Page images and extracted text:
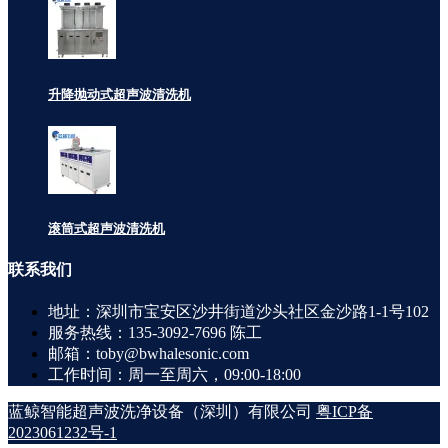
升降抛动式超声波清洗机
滚筒式超声波清洗机
联系
我们
地址：深圳市宝安区沙井街道沙头社区金沙路1-1号102
服务热线：135-3092-7696 陈工
邮箱：toby@bwhalesonic.com
工作时间：周一至周六，09:00-18:00
蓝鲸智能超声波洗净设备（深圳）有限公司
粤ICP备
2023061232号-1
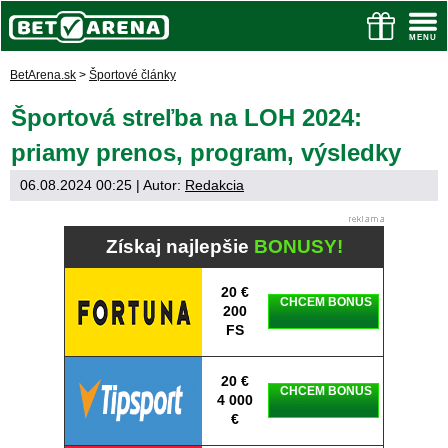
BetArena.sk
>
Športové články
Športová streľba na LOH 2024:
priamy prenos, program, výsledky
06.08.2024 00:25
| Autor:
Redakcia
Získaj najlepšie
BONUSY!
20 €
CHCEM BONUS
200
FS
20 €
CHCEM BONUS
4 000
€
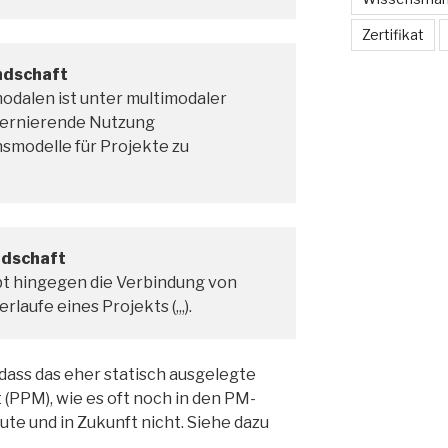
Zertifikat
ndschaft
dalen ist unter multimodaler
lternierende Nutzung
modelle für Projekte zu
ndschaft
bt hingegen die Verbindung von
aufe eines Projekts (,,,).
dass das eher statisch ausgelegte
PPM), wie es oft noch in den PM-
ute und in Zukunft nicht. Siehe dazu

> About this exercise: Taking the line with "aufe eines Projekts (,,,)." as the start and the last line of the data above as the end, write out those two lines and every line between them exactly, and only those.

> Written answer:
aufe eines Projekts (,,,).
dass das eher statisch ausgelegte
PPM), wie es oft noch in den PM-
ute und in Zukunft nicht. Siehe dazu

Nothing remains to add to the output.